The number of target plural forms is preconfigured in accordance with the documentation for cardinal plural rules for languages, described in Language Plural Rules. If necessary, the default plural forms can be changed for a particular language.

To help with translation, we can extract the plural (or select) form name as part of the segment ID, which improves matching and ensures that Linguists know which form they are translating.

Like any other JSON file, other metadata can also be extracted.

Currently, when a JSON file is processed with the ICU parser enabled, you should avoid the following:

  • Putting variables in a double curly bracket ({{name}}), even outside ICU syntax.

  • Using characters other than letters, numbers, underscores, and commas inside variables in curly brackets.

This is because the entire file is read with the ICU parser and these kinds of variable cause syntax errors during analysis.

XTM Cloud does not currently support numbered plural forms in which, for example, a plural version is chosen for a specific number. For example, =7 days can be called a “week” or =0 days can be called “no days” instead of “0 days”.
When a numbered form is used in the source file, it will not be returned to the target file.
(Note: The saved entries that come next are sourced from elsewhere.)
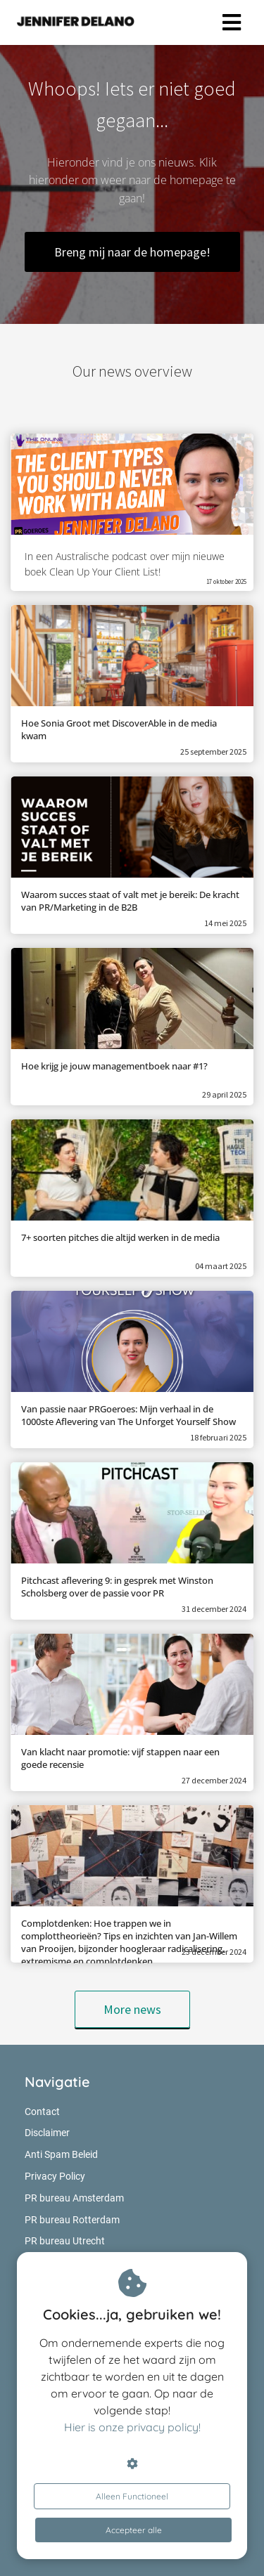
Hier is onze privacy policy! (132, 2427)
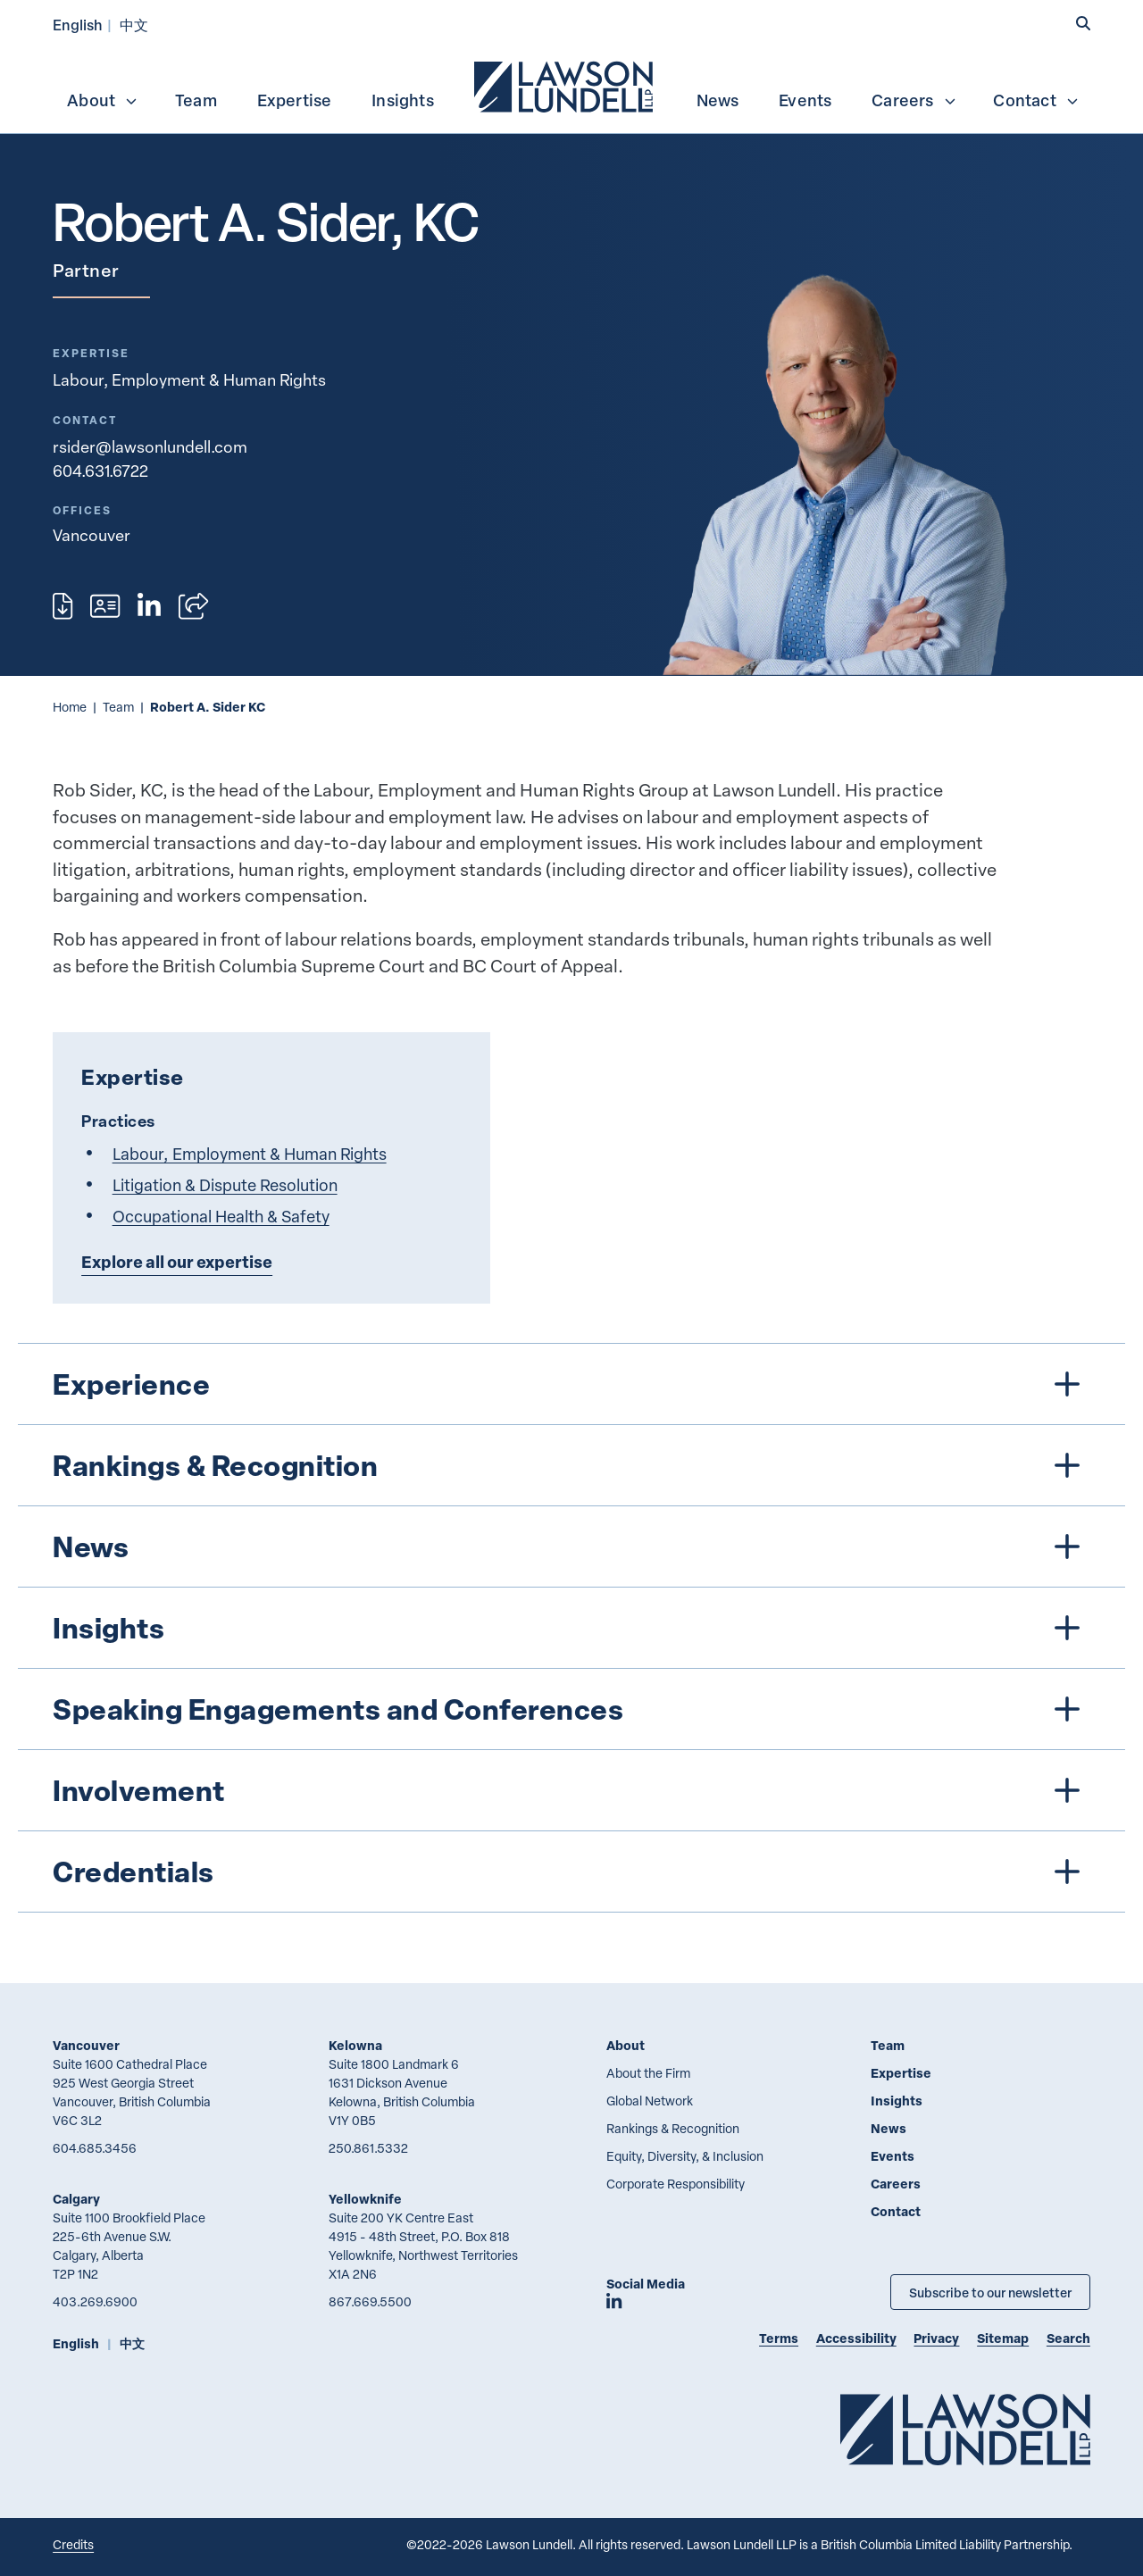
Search (1068, 2338)
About (102, 100)
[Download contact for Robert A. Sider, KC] (105, 606)
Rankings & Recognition (672, 2128)
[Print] (62, 606)
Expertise (294, 100)
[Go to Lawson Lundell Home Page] (965, 2429)
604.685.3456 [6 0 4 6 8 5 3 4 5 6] (95, 2147)
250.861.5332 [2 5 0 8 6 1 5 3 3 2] (368, 2147)
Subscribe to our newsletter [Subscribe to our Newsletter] (990, 2292)
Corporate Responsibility (675, 2183)
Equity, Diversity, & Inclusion (684, 2155)
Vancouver (86, 2045)
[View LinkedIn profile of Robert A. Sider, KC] (149, 606)
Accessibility (856, 2338)
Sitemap (1003, 2338)
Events (805, 100)
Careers (914, 100)
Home (70, 706)
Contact (1036, 100)
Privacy (936, 2338)
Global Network (649, 2100)
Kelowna (355, 2045)
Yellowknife (365, 2198)
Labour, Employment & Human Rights (189, 379)
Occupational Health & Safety (221, 1216)
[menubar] (571, 85)
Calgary (76, 2198)
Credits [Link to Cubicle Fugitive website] (73, 2544)
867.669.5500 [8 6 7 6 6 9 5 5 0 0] (370, 2301)
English (78, 24)
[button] (1083, 24)
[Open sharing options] (193, 606)
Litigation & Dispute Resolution (225, 1184)
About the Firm (648, 2072)
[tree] (572, 1628)
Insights (402, 100)
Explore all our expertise (176, 1261)
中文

Files that do not have JSON format

In files whose format is not JSON, no ICU syntax parser is available yet, in XTM Cloud. The XTM Support team can only configure custom variables to convert the syntax elements that these non-JSON files contain into inline tags.

Consequently, ICU plurals syntax is partially protected from modification, but the inline tags must be placed carefully to ensure that everything works as expected.

The target file will contain exactly the same plural forms as the source file and Linguists can only fix this by adding the missing forms manually (requiring them to have syntax knowledge about the target language). Furthermore, the way the file is segmented will not be ideal, as all the forms will often be left translated in one segment.